Take the entries below and write them out exactly, with each picture removed.

◆ ◆ ◆ ◆

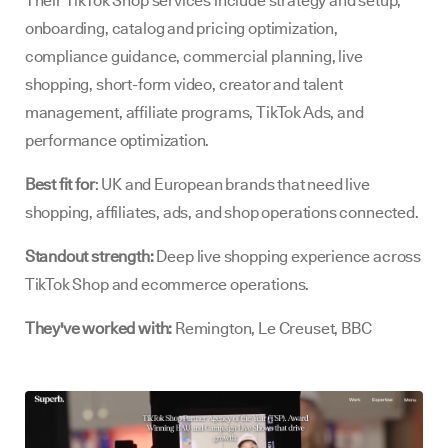
Their TikTok Shop services include strategy and setup,
onboarding, catalog and pricing optimization,
compliance guidance, commercial planning, live
shopping, short-form video, creator and talent
management, affiliate programs, TikTok Ads, and
performance optimization.
Best fit for
: UK and European brands that need live
shopping, affiliates, ads, and shop operations connected.
Standout strength:
Deep live shopping experience across
TikTok Shop and ecommerce operations.
They've worked with:
Remington, Le Creuset, BBC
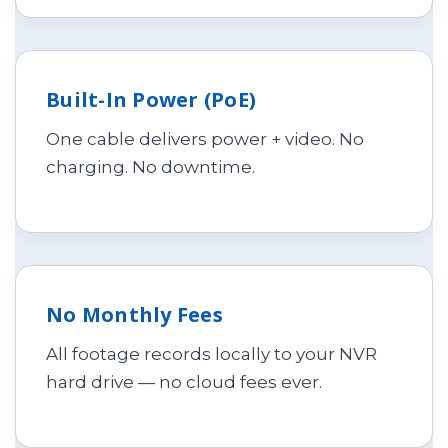
Built-In Power (PoE)
One cable delivers power + video. No
charging. No downtime.
No Monthly Fees
All footage records locally to your NVR
hard drive — no cloud fees ever.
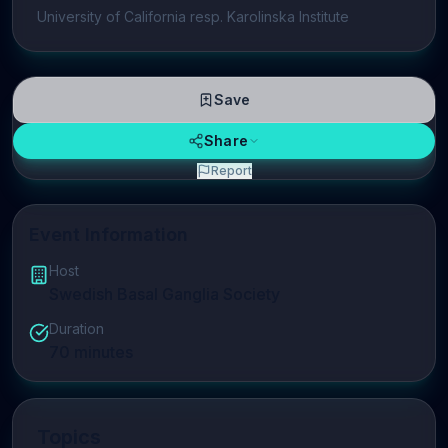
University of California resp. Karolinska Institute
Save
Share
Report
Event Information
Host
Swedish Basal Ganglia Society
Duration
70
minutes
Topics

◆ ◆ ◆ ◆

▸ Task answer:
Their TikTok Shop services include strategy and setup,
onboarding, catalog and pricing optimization,
compliance guidance, commercial planning, live
shopping, short-form video, creator and talent
management, affiliate programs, TikTok Ads, and
performance optimization.
Best fit for
: UK and European brands that need live
shopping, affiliates, ads, and shop operations connected.
Standout strength:
Deep live shopping experience across
TikTok Shop and ecommerce operations.
They've worked with:
Remington, Le Creuset, BBC
Built-In Power (PoE)
One cable delivers power + video. No
charging. No downtime.
No Monthly Fees
All footage records locally to your NVR
hard drive — no cloud fees ever.
University of California resp. Karolinska Institute
Save
Share
Report
Event Information
Host
Swedish Basal Ganglia Society
Duration
70
minutes
Topics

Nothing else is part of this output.